The Public’s Distrust

Member Group : Reflections

The good news is that Americans’ distrust of government is at its highest level ever.

It’s good news because it shows the public recognizes how poorly we’re being governed. Not much good comes out of trusting people who shouldn’t be trusted — not much good comes out of re-electing them, either.

Only 9 percent of Americans approve of the way Congress is handling its job, according to the latest New York Times/CBS News poll.

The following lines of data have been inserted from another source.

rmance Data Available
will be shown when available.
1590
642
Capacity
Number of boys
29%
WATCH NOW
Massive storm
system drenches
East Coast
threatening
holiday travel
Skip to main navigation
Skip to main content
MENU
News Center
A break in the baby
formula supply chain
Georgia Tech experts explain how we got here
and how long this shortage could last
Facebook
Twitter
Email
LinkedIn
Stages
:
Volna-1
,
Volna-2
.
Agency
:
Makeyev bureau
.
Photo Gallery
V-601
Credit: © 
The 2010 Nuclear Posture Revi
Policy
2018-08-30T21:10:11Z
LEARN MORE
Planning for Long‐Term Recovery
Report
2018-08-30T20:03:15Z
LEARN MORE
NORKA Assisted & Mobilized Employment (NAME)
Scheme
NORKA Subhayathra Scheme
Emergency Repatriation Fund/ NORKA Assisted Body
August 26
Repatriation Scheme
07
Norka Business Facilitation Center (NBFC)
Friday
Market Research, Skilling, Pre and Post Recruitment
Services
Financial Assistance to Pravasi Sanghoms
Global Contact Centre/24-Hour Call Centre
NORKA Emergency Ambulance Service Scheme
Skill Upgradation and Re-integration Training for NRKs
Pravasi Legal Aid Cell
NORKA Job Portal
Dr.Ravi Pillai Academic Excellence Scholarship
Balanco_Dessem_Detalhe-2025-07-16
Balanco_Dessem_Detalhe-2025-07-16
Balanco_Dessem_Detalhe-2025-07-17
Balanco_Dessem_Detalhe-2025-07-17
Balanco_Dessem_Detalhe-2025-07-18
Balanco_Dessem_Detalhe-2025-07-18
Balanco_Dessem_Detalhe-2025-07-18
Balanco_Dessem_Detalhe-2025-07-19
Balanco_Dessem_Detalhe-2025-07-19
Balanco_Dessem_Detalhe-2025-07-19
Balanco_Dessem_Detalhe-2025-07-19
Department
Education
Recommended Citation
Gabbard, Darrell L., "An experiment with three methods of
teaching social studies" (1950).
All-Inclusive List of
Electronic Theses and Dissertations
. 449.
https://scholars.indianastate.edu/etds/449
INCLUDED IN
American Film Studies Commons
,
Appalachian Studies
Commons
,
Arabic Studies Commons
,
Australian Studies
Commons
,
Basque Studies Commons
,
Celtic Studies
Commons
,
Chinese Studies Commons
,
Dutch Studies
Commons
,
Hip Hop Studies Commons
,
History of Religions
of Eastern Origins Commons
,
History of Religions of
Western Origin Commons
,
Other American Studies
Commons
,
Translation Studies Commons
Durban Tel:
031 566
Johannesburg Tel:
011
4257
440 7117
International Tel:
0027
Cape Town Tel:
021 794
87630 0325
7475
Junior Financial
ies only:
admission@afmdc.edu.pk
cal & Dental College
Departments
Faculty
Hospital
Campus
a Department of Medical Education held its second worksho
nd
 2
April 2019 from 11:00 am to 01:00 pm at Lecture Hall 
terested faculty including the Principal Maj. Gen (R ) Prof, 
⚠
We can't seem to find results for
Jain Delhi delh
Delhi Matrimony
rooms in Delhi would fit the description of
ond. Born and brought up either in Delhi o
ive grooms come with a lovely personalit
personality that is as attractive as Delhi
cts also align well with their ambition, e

That’s one point higher than the percentage of Americans who said in a 2002 Fox News/Opinion Dynamics poll that they believe Elvis could still be alive.

Asked if they approve or disapprove of the way Barack Obama is handling job creation, 58 percent disapproved, 35 percent approved and 7 percent were undecided.

Going back to 1890 on job-creation rates in the United States, Kevin A. Hassett reported in National Review magazine in August that Herbert Hoover and Barack Obama were the only presidents to have negative job creation during their first 2 1/2 years in office.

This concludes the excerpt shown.